À l’air libre, dans la lumière grise, sous les yeux de ses voisins et de ses avatars cybernétiques, M. Nanda sent la rage condensée en lui chercher à sortir. Il adorerait ouvrir la bouche et la vomir tout entière en un flot extatique. Son estomac insiste, M. Nanda s’oppose à lui, le maîtrise. M. Nanda ravale les spasmes de la nausée.
Quelle est cette odeur écœurante, chimique ? Un instant, malgré sa discipline, il a le sentiment que ses intestins pourraient le trahir.

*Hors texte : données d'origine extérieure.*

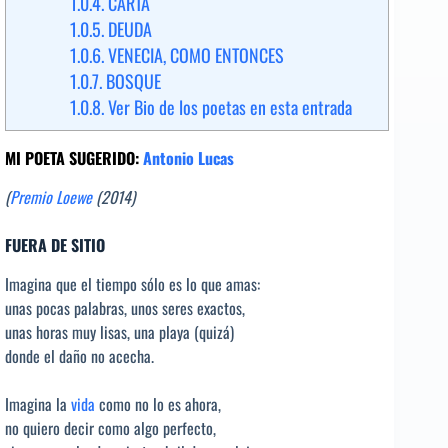
1.0.4.
CARTA
1.0.5.
DEUDA
1.0.6.
VENECIA, COMO ENTONCES
1.0.7.
BOSQUE
1.0.8.
Ver Bio de los poetas en esta entrada
MI POETA SUGERIDO:
Antonio Lucas
(
Premio Loewe
(2014)
FUERA DE SITIO
Imagina que el tiempo sólo es lo que amas:
unas pocas palabras, unos seres exactos,
unas horas muy lisas, una playa (quizá)
donde el daño no acecha.
Imagina la
vida
como no lo es ahora,
no quiero decir como algo perfecto,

M. Nanda s’agenouille au bord du parterre surélevé, les doigts crochés dans le terreau poisseux. Son palmeur appelle. M. Nanda n’a pas la moindre idée de ce que pourrait être ce bruit. Puis la prononciation insistante de son nom lui enlève les doigts de la terre, le ramène au toit humide dans le crépuscule de Vârânacî.
« Nanda.
— Patron, on l’a retrouvée. » La voix de Vik. « Le Jñânâ Chakshu l’a repérée il y a deux minutes. Elle est ici même, à Vârânacî. Patron, c’est elle, Kalkî. On a réuni toutes les pièces du puzzle, elle est l’aeai. Elle est l’incarnation de Kalkî. Je déroute l’ARB pour passer vous prendre. »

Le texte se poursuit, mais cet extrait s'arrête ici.